** TASK OBJECTIVE **
Give back the line in the listing below that contains "宇龍酷派》中國富豪都用它的手機" and all remaining lines, retyped exactly, through the last line.

** MATERIAL SHOWN **
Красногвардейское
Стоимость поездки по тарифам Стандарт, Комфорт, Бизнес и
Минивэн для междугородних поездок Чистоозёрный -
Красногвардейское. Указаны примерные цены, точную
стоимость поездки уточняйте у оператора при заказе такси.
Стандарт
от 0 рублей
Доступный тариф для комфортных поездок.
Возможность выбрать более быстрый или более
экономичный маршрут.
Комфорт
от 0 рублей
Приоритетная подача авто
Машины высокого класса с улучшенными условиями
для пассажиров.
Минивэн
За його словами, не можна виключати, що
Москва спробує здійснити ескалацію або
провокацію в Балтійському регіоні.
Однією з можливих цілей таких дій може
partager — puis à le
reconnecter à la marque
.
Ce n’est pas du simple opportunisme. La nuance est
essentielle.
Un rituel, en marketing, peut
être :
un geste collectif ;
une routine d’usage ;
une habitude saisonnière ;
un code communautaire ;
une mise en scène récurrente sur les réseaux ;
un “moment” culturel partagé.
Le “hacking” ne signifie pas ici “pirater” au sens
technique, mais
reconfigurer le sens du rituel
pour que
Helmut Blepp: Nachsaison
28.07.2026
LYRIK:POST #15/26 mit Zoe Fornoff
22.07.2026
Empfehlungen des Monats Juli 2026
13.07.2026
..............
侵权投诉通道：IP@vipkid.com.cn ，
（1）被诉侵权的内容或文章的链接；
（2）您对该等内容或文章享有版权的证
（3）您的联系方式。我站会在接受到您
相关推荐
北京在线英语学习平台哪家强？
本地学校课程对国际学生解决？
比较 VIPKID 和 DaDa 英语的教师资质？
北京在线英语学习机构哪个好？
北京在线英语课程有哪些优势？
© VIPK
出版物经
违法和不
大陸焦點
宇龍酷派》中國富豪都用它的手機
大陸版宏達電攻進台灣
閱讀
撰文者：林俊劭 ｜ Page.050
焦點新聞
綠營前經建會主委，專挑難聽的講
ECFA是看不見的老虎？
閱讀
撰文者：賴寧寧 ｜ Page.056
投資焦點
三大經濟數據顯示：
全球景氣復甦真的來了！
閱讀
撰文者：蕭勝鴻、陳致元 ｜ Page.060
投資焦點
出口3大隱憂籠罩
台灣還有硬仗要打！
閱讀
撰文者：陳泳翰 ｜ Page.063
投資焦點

** ANSWER TO THIS TASK **
宇龍酷派》中國富豪都用它的手機
大陸版宏達電攻進台灣
閱讀
撰文者：林俊劭 ｜ Page.050
焦點新聞
綠營前經建會主委，專挑難聽的講
ECFA是看不見的老虎？
閱讀
撰文者：賴寧寧 ｜ Page.056
投資焦點
三大經濟數據顯示：
全球景氣復甦真的來了！
閱讀
撰文者：蕭勝鴻、陳致元 ｜ Page.060
投資焦點
出口3大隱憂籠罩
台灣還有硬仗要打！
閱讀
撰文者：陳泳翰 ｜ Page.063
投資焦點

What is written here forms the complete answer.